Graham’s claim comes less than a month after Sen. Rand Paul, R-Ky., sent a letter to the Senate Intelligence Committee asking if his name “or the names of other members of Congress, or individuals from our staffs or campaigns, were included in queries or searches of databases of the intelligence community, or if their identities were unmasked in any intelligence reports or products.”
Graham and Paul ran as part of a crowded Republican primary field, with neither managing to win a state and both struggling to garner support.
The South Carolina senator is now keenly interested in everything having to do with unmasking.
“I want to know everything there is about unmasking — how it works and who requested unmasking in conversations between foreign people and American members of Congress,” he said.
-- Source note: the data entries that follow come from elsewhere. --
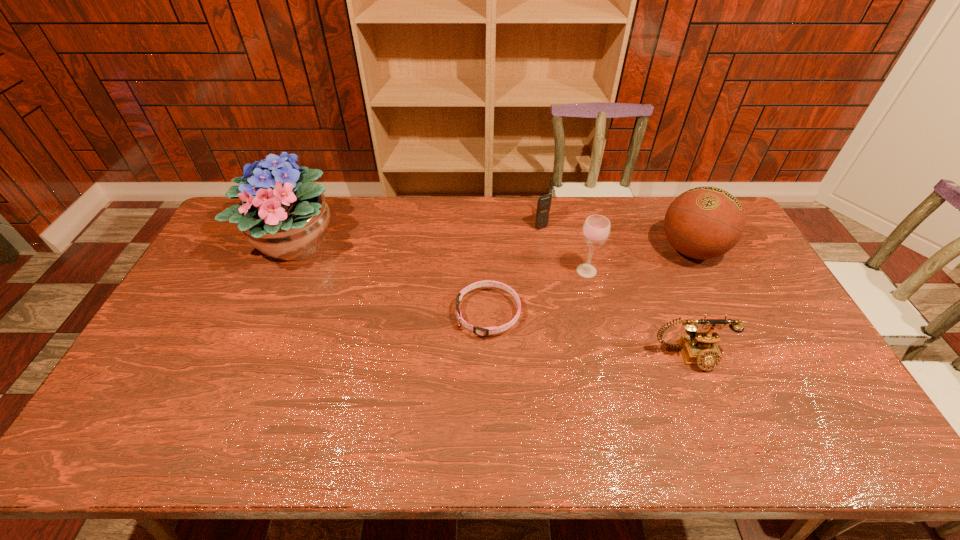 You are a GUI agent. You are given a task and a screenshot of the screen. Output one action in this format:
    pyautogui.click(x=<x>, y=<y>)
    Task: Click on the basketball at the far edge
    
    Given the screenshot: What is the action you would take?
    pyautogui.click(x=705, y=222)

You are a GUI agent. You are given a task and a screenshot of the screen. Output one action in this format:
    pyautogui.click(x=<x>, y=<y>)
    Task: Click on the cellular telephone positioned at the far edge
    
    Given the screenshot: What is the action you would take?
    pyautogui.click(x=544, y=202)

I want to click on object present at the left edge, so (282, 214).

The width and height of the screenshot is (960, 540). What are the coordinates of `object present at the right edge` in the screenshot? It's located at (705, 222).

Find the location of a particular element. The image size is (960, 540). object at the far left corner is located at coordinates (282, 214).

Where is `object at the far right corner`? object at the far right corner is located at coordinates (705, 222).

Where is `free space at the far edge of the desktop`? This screenshot has height=540, width=960. free space at the far edge of the desktop is located at coordinates (595, 210).

In the image, there is a desktop. Where is `free space at the left edge`? The width and height of the screenshot is (960, 540). free space at the left edge is located at coordinates (250, 253).

At what (x,y) coordinates should I click in order to perform the action: click on free space at the right edge of the desktop. Please return your answer as a coordinate pair (x, y). The image size is (960, 540). Looking at the image, I should click on (780, 319).

Locate an element on the screen. This screenshot has width=960, height=540. free point between the wineglass and the telephone is located at coordinates (638, 314). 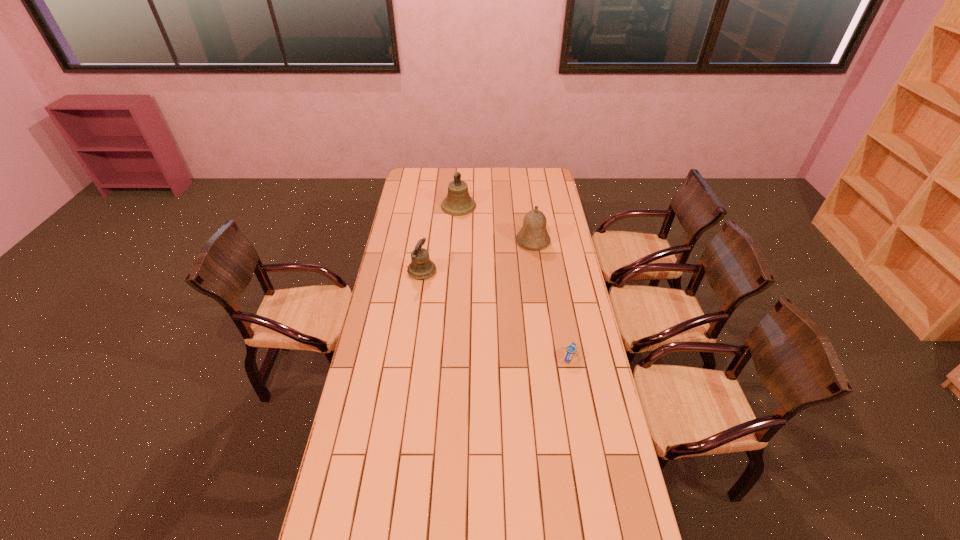 Find the location of a particular element. free region located on the front of the nearest object is located at coordinates (585, 441).

What are the coordinates of `object that is at the left edge` in the screenshot? It's located at (421, 267).

This screenshot has width=960, height=540. In order to click on bell that is positioned at the right edge in this screenshot , I will do point(533,235).

The height and width of the screenshot is (540, 960). Identify the location of watch that is at the right edge. pyautogui.click(x=570, y=349).

In order to click on vacant space at the far edge in this screenshot , I will do `click(471, 173)`.

Where is `vacant space at the left edge`? The image size is (960, 540). vacant space at the left edge is located at coordinates (395, 256).

This screenshot has width=960, height=540. I want to click on vacant space at the right edge of the desktop, so click(x=565, y=224).

I want to click on free space that is in between the watch and the farthest object, so click(514, 281).

Identify the location of vacant area that lies between the shortest bell and the second farthest object. The image size is (960, 540). (477, 256).

You are a GUI agent. You are given a task and a screenshot of the screen. Output one action in this format:
    pyautogui.click(x=<x>, y=<y>)
    Task: Click on the free point between the farthest object and the rightmost bell
    
    Given the screenshot: What is the action you would take?
    pyautogui.click(x=495, y=224) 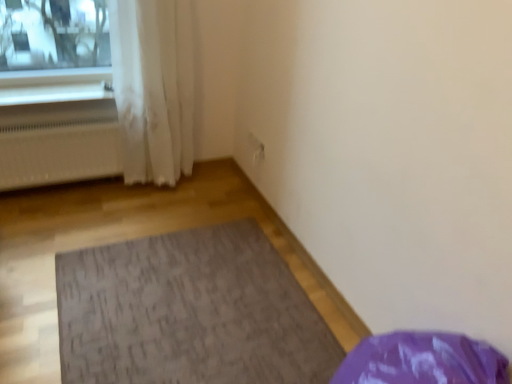 Question: Can you confirm if white sheer curtain at left is taller than white matte radiator at left?

Choices:
 (A) yes
 (B) no

Answer: (A)

Question: Is white sheer curtain at left far from white matte radiator at left?

Choices:
 (A) no
 (B) yes

Answer: (A)

Question: Does white sheer curtain at left touch white matte radiator at left?

Choices:
 (A) no
 (B) yes

Answer: (A)

Question: Considering the relative sizes of white sheer curtain at left and white matte radiator at left in the image provided, is white sheer curtain at left smaller than white matte radiator at left?

Choices:
 (A) yes
 (B) no

Answer: (B)

Question: Is white sheer curtain at left bigger than white matte radiator at left?

Choices:
 (A) yes
 (B) no

Answer: (A)

Question: Is white sheer curtain at left spatially inside white matte radiator at left, or outside of it?

Choices:
 (A) outside
 (B) inside

Answer: (A)

Question: In terms of width, does white sheer curtain at left look wider or thinner when compared to white matte radiator at left?

Choices:
 (A) thin
 (B) wide

Answer: (B)

Question: From a real-world perspective, is white sheer curtain at left physically located above or below white matte radiator at left?

Choices:
 (A) below
 (B) above

Answer: (B)

Question: In terms of height, does white sheer curtain at left look taller or shorter compared to white matte radiator at left?

Choices:
 (A) short
 (B) tall

Answer: (B)

Question: In terms of width, does textured gray mat at center look wider or thinner when compared to white matte radiator at left?

Choices:
 (A) wide
 (B) thin

Answer: (A)

Question: From a real-world perspective, is textured gray mat at center above or below white matte radiator at left?

Choices:
 (A) above
 (B) below

Answer: (B)

Question: Choose the correct answer: Is textured gray mat at center inside white matte radiator at left or outside it?

Choices:
 (A) outside
 (B) inside

Answer: (A)

Question: Does point (108, 284) appear closer or farther from the camera than point (69, 127)?

Choices:
 (A) closer
 (B) farther

Answer: (A)

Question: In terms of height, does white matte radiator at left look taller or shorter compared to white plastic window sill at upper left?

Choices:
 (A) short
 (B) tall

Answer: (B)

Question: Does point pos(59,125) appear closer or farther from the camera than point pos(57,92)?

He added that he sent a letter to the NSA, FBI, and CIA requesting information regarding any collection pertaining to him.
“Now if you got a reason to believe any member of Congress is committing a crime, then you go get a warrant to follow us around like you would any other citizen,” Graham said. “But I meet with foreign leaders all the time and I would be upset if ANY executive branch agency listened in on MY conversations because I’m in another branch of government.”